How high does R-squared need to be in regression analysis? That seems to be an eternal question.
Previously, I explained how to interpret R-squared. I showed how the interpretation of R2 is not always straightforward. A low R-squared isn’t always a problem, and a high R-squared doesn’t automatically indicate that you have a good model.
So, how high should R-squared be? The definitive answer is . . . it depends. You’ll need some patience because my assertion is that this question is the wrong question. In this post, I reveal why it is the wrong question and which questions you should ask instead.
Related post: Five Reasons Why Your R-squared can be Too High
How High Does R-squared Need to be is the Wrong Question
How high does R-squared need to be? If you think about it, there is only one correct answer. R-squared should accurately reflect the percentage of the dependent variable variation that the linear model explains. Your R2 should not be any higher or lower than this value.
The correct R2 value depends on your study area. Different research questions have different amounts of variability that are inherently unexplainable. Case in point, humans are hard to predict. Any study that attempts to predict human behavior will tend to have R-squared values less than 50%. However, if you analyze a physical process and have very good measurements, you might expect R-squared values over 90%. There is no one-size fits all best answer for how high R-squared should be.
Consequently, the answer to “how high does R-squared need to be?” is that it depends on the amount of variability that is actually explainable. Clearly, your R-squared should not be greater than the amount of variability that is actually explainable—which can happen in regression. To see if your R-squared is in the right ballpark, compare your R2 to those from other studies.
Chasing a high R2 value can produce an inflated value and a misleading model.
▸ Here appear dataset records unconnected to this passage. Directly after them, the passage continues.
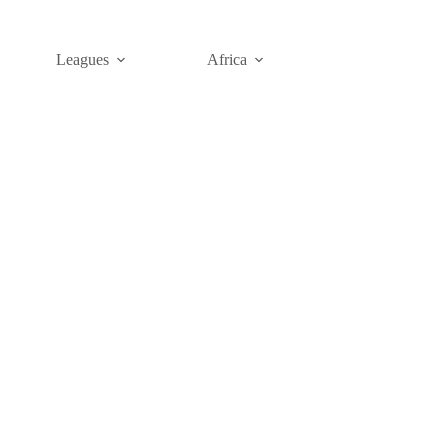
Leagues
Africa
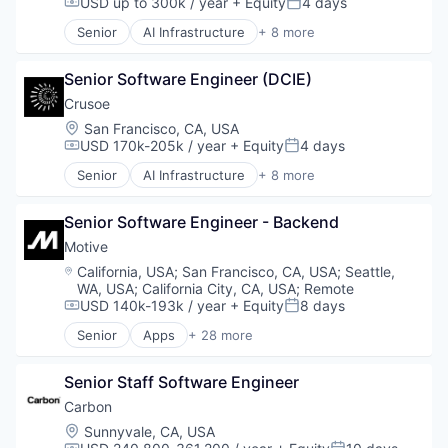
USD up to 300k / year
+ Equity
4 days
Compensation:
Posted:
Senior
AI Infrastructure
+ 8 more
Artificial Intelligence (AI)
Data Center
Senior Software Engineer (DCIE)
Energy
Energy Management
Crusoe
Industrial
Location:
San Francisco, CA, USA
Natural Resources
USD 170k-205k / year
+ Equity
4 days
Compensation:
Posted:
Oil & Gas
Senior
AI Infrastructure
+ 8 more
Oil and Gas
Artificial Intelligence (AI)
Data Center
Senior Software Engineer - Backend
Energy
Energy Management
Motive
Industrial
Location:
California, USA
;
San Francisco, CA, USA
;
Seattle,
Natural Resources
WA, USA
;
California City, CA, USA
;
Remote
Oil & Gas
USD 140k-193k / year
+ Equity
8 days
Compensation:
Posted:
Oil and Gas
Senior
Apps
+ 28 more
Artificial Intelligence (AI)
Business Intelligence
Senior Staff Software Engineer
Business/Productivity Software
Compliance
Carbon
Data & Analytics
Location:
Sunnyvale, CA, USA
Entertainment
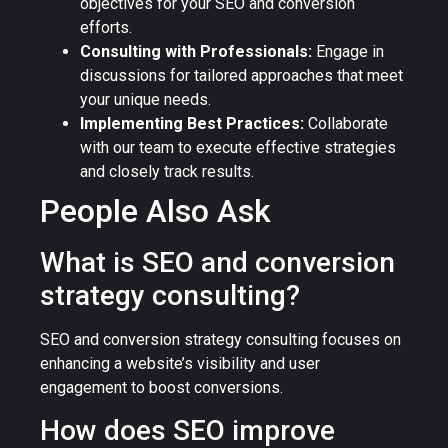
objectives for your SEO and conversion
efforts.
Consulting with Professionals:
Engage in
discussions for tailored approaches that meet
your unique needs.
Implementing Best Practices:
Collaborate
with our team to execute effective strategies
and closely track results.
People Also Ask
What is SEO and conversion
strategy consulting?
SEO and conversion strategy consulting focuses on
enhancing a website’s visibility and user
engagement to boost conversions.
How does SEO improve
Read my post about adjusted R-squared and predicted R-squared to see how these statistics can help you avoid these problems.
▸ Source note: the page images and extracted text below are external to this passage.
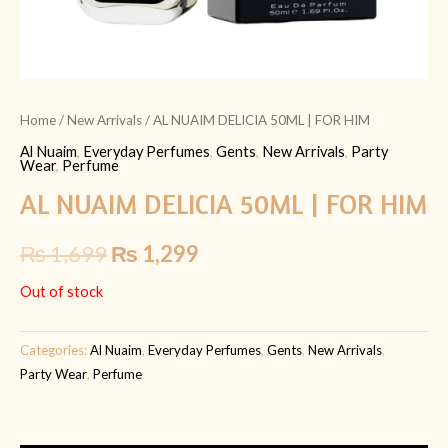
Home
/
New Arrivals
/ AL NUAIM DELICIA 50ML | FOR HIM
Al Nuaim
,
Everyday Perfumes
,
Gents
,
New Arrivals
,
Party
Wear
,
Perfume
AL NUAIM DELICIA 50ML | FOR HIM
₨
1,699
₨
1,299
Out of stock
Categories:
Al Nuaim
,
Everyday Perfumes
,
Gents
,
New Arrivals
,
Party Wear
,
Perfume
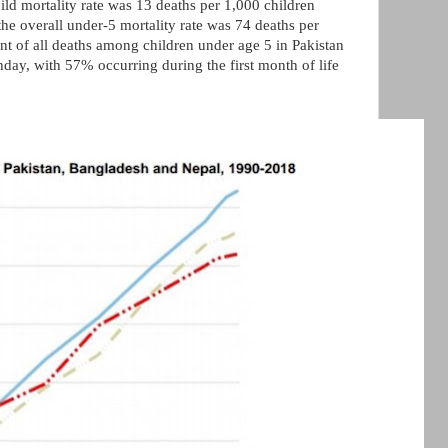
hild mortality rate was 13 deaths per 1,000 children
he overall under-5 mortality rate was 74 deaths per
ent of all deaths among children under age 5 in Pakistan
rthday, with 57% occurring during the first month of life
Related post: Model Specification: Choosing the Correct Regression Model
Define Your Objectives for the Regression Model
When you wonder if the R-squared is high enough, it’s probably because you want to know if the regression model satisfies your objectives. Given your requirements, does the model meet your needs? Therefore, you need to define your objectives before proceeding.
To determine whether a model meets your objectives, you’ll need to ask different questions because R2 doesn’t address this issue. The correct questions depend on whether your primary goal for the model is:
- To understand the relationships between the independent variables and dependent variable. Or,
- To predict the dependent variable.
R-squared and Understanding the Relationships between the Variables
If your primary goal is to understand the relationships between the variables in your model, the answer to how high R-squared needs to be is very simple. For this objective, R2 is irrelevant.
This statement might surprise you. However, the interpretation of the significant relationships in a regression model does not change regardless of whether your R2 is 15% or 85%! The regression coefficients define the relationship between each independent variable and the dependent variable. The interpretation of the coefficients doesn’t change based on the value of R-squared.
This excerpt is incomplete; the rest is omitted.